* **Exercise directions**: Leave out the pictures. Return every record otherwise untouched.

* **Source data**:
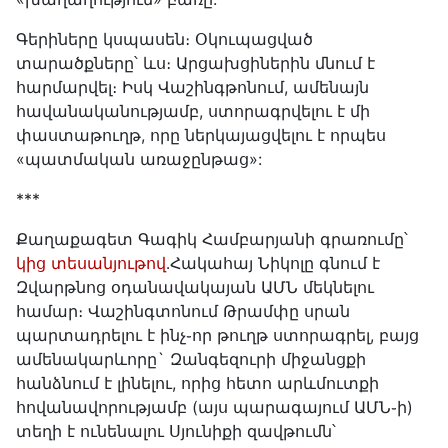
Գերիները կսպասեն։ Օկուպացված
տարածքները՝ ևս։ Արցախցիներին մնում է
հարմարվել։ Իսկ Վաշինգթոնում, ամենայն
հավանականությամբ, ստորագրվելու է մի
փաստաթուղթ, որը ներկայացվելու է որպես
«պատմական առաջընթաց»:
***
Քաղաքագետ Գագիկ Համբարյանի գրառումը՝
կից տեսանյութով
․Հակահայ Նիկոլը գնում է
Զվարթնոց օդանավակայան ԱՄՆ մեկնելու
համար։ Վաշինգտոնում Թրամփը սրան
պարտադրելու է ինչ֊որ թուղթ ստորագրել, բայց
ամենակարևորը` Զանգեզուրի միջանցքի
հանձնում է լինելու, որից հետո արևմուտքի
հովանավորությամբ (այս պարագայում ԱՄՆ֊ի)
տեղի է ունենալու Սյունիքի զավթումն՝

* **Final answer**:
Գերիները կսպասեն։ Օկուպացված
տարածքները՝ ևս։ Արցախցիներին մնում է
հարմարվել։ Իսկ Վաշինգթոնում, ամենայն
հավանականությամբ, ստորագրվելու է մի
փաստաթուղթ, որը ներկայացվելու է որպես
«պատմական առաջընթաց»:
***
Քաղաքագետ Գագիկ Համբարյանի գրառումը՝
կից տեսանյութով
․Հակահայ Նիկոլը գնում է
Զվարթնոց օդանավակայան ԱՄՆ մեկնելու
համար։ Վաշինգտոնում Թրամփը սրան
պարտադրելու է ինչ֊որ թուղթ ստորագրել, բայց
ամենակարևորը` Զանգեզուրի միջանցքի
հանձնում է լինելու, որից հետո արևմուտքի
հովանավորությամբ (այս պարագայում ԱՄՆ֊ի)
տեղի է ունենալու Սյունիքի զավթումն՝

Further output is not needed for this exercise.